Connecticut Superior Court, Judicial District of Waterbury at Waterbury
Dec 8, 2003
2003 Ct. Sup. 14142 (Conn. Super. Ct. 2003)

Opinion

No. FA 84-0140744

December 8, 2003


ARTICULATION OF FINDINGS RE PLAINTIFF'S POSTJUDGMENT MOTION FOR CONTEMPT #118


This is an Articulation of the Family Support Magistrate's verbal Findings, entered on September 11, 2003. Five (5) years after the initiation of this Contempt proceeding, and on the Seventy-Second (72) Court hearing, and after the Defendant had been found in contempt and incarcerated on Ten (10) prior occasions, and after having reduced his arrearage by more than $13,000, on this arrearage only obligation, the undersigned concluded the contempt proceeding and found the Defendant to be in compliance with the allegations contained in the Contempt citation. The Petitioner has appealed the findings.

The Petitioner's Appeal is based upon the claim that the Office of Support Enforcement (`SES') informed her that this Magistrate refused to accept the Defendant's offer to pay $150 on September 11, 2003, and that the Family Support Magistrate denied SES's request to continue the matter to allow the Petitioner to be present. In response to the Defendant's offer to pay $150 on September 11, 2003, the SES officer stated: "We actually want a little more than $150." Transcript, page 4, lines 18-19. The Court agreed to continue the hearing for the Petitioner to be present. In response, the SES officer testified that she may not be able to notify the Petitioner for the continuance date. The request to continue the contempt and requirement of an appearance bond, all carrying the risk of the Defendant's potential incarceration, appeared to be punitive based upon the prior testimony of the SES officer that the Petitioner was in contact with the SES office every other day. Transcript, pp. 10-11, lines 27, 1-8; pp. 15-16, lines 18-27, 1-21.

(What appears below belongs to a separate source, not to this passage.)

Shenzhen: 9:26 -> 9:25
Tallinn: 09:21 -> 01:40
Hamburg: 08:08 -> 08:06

The following facts are relevant to the Family Support Magistrate's Findings entered on September 11, 2003.

The Contempt citation is dated June 10, 1998. It alleges that the Defendant is under an order to pay to the Plaintiff the sum of $65 per week in current child support and $13 a week against an arrearage then owed to the Plaintiff. The total balance the Defendant owed in past due child support was alleged to be $36,595, as of June 9, 1998. It was alleged that he was $1,924 delinquent in his payments as of the same date.

Contempt Citation, #118; Transcript, p. 9, lines 21-23; p. 7, lines 20-22, and p. 9, lines 2-3.

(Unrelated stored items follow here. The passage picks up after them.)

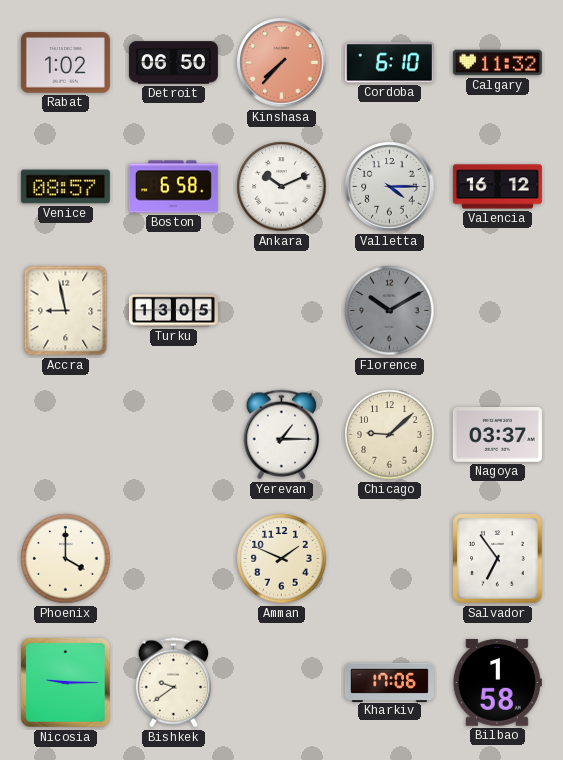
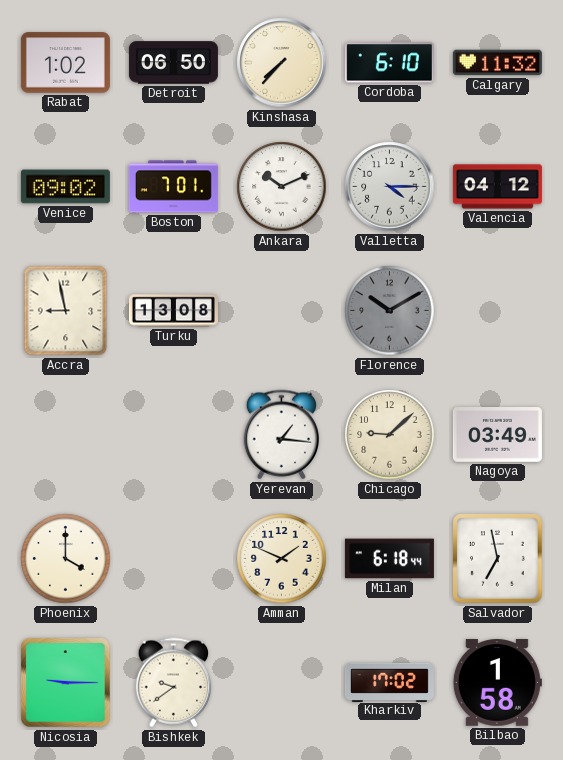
Kinshasa dial: salmon -> cream
Venice: 08:57 -> 09:02
Boston: 6:58 -> 7:01
Valencia: 16:12 -> 04:12
Turku: 13:05 -> 13:08
Yerevan: 1:15 -> 1:16
Nagoya: 03:37 -> 03:49
Milan: none -> 6:18
Salvador: 6:54 -> 6:58
Kharkiv: 17:06 -> 17:02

Subsequent to the service of the contempt citation, the child that is the subject of the Order emancipated. The Order had been modified four times during the pendency of the contempt proceeding, absent any written motion to modify.

Judgment of Dissolution Complaint, Paragraph 4. See also, Transcript, p. 2, lines 15-21; p. 10, lines 8-19.

Order, Lifshitz, F.S.M., dated August 16, 1999, increased the arrearage payment from $13 per week to $35 per week and for the Defendant to pay $1,500 each quarter, for one year. Order, Lifshitz, P.S.M., dated 11-2-98 reduced the arrearage payment plan to $7 per week. Order, Alvord, F.S.M., dated May 1, 2000, increasing the weekly arrearage payment to $60. Order, Colella, F.S.M., dated 9-13-02 increased the arrearage payment plan to $150 per week. See also, Transcript, pp. 5-6, lines 25-27, 1-2; p. 10, lines 8-20.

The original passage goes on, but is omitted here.